Pavel Panchekha

By

Share under CC-BY-SA.

Optimal Heap Limits for Generational GCs

In MemBalancer, my student Marisa and I came up with a novel correctness property for garbage collection heap limits, which we called "compositionality", derived compositional heap limits for a basic one-generation garbage collector, and showed that this new heap limit lead to big reductions in memory usage for Chrome's V8 JavaScript runtime. But actually V8 uses a generational GC, and compositional heap limits for that are much harder to derive.

Compositional heap limits

Any time you have a garbage collector, you have to decide when it will actually collect garbage. There are lots of possible ways to decide this, but a popular one uses a "heap limit": you set a maximum amount of memory that the program can use, and then if memory is allocated past that limit the garbage collector runs.

So then the question is what the heap limit should be. It's a trade-off: a higher heap limit means using more memory but spending less time collecting, and vice versa. So the rule might look like just a matter of taste, but in the MemBalancer paper we introduced a new way to think about it.

The idea is: suppose you have two garbage-collected programs. Then they have a total memory use and a total time collecting garbage. For a single program, any heap limit is pareto-optimal, but surprisingly some combinations of heap limits for two programs are not! For example, you could have one program that uses a huge amount of memory, and another that uses basically no memory and spends a huge time collecting. In total, there's a lot of memory and a lot of garbage collection, and you could reallocate a bit of memory from the first to the second to get a strictly better situation. But it is possible to set the heap limit in just the right way, and in that case multiple programs will also be pareto-optimal.

Formally, the MemBalancer paper works like this.

First, write down a theoretical model:

\[ T = f[g, s, \ldots](M) \]

This model is a function with one input \(M\), the heap limit, any number of parameters like allocation rate \(g\) and garbage collection speed \(s\), and an output which is the time spent collecting garbage \(T\). The difference between the input and the parameters is that the input is something we can control (we can set the heap limit to whatever we want) while the parameters are out of our control (they are up to the program and the runtime).

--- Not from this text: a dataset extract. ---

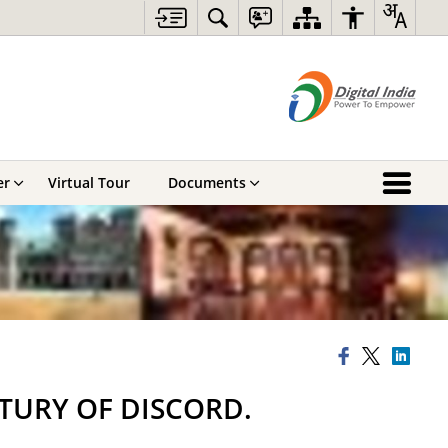
er
Virtual Tour
Documents
NTURY OF DISCORD.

In the MemBalancer paper the model is:

\[ T = \frac{L}{s} \frac{g}{M - L} \]

This is basically a model that assumes:

  • Allocation rate \(g\), garbage collection rate \(s\), and live memory \(L\) are static over time
  • Marking / compacting takes all the time, so garbage collection time is proportional to live memory \(L\)

Second, solve this equation for \(M\):

\[ -c = \frac{\partial f}{\partial M} \]

You can see the explanation for this step in the MemBalancer paper, but basically if this equation is true, then this composition property is true. In the paper, the solution is:

\[ M = L + \sqrt{g L / c s} \]

Note that this solution computes the input in terms of the parameters. So it gives us a way to set the heap limit.

Third, we need to measure the parameters. If we can measure the parameters, we can compute the heap limit using the formula derived in step 2, but the parameters may not be arbitrarily observable. For example, in the MemBalancer paper, we measure \(s\) and \(L\) after a garbage collection, and measure \(g\) every second in a background thread. Moreover, \(s\) and \(g\) are smoothed (with different smoothing rates). Fine-tuning measurement actually makes a pretty big difference to the results, though even without the fine-tuning we were seeing some results.

So this is the MemBalancer methodology: modeling, solving, and measuring, in that order. The result is an algorithm for compositional heap limits.

Modeling generational collectors

Our idea was to repeat this methodology, but for a generational garbage collector. In a generational collector, there are two heaps (a "young generation" and an "old generation"), and live data from the young generation is moved to the old generation after collection.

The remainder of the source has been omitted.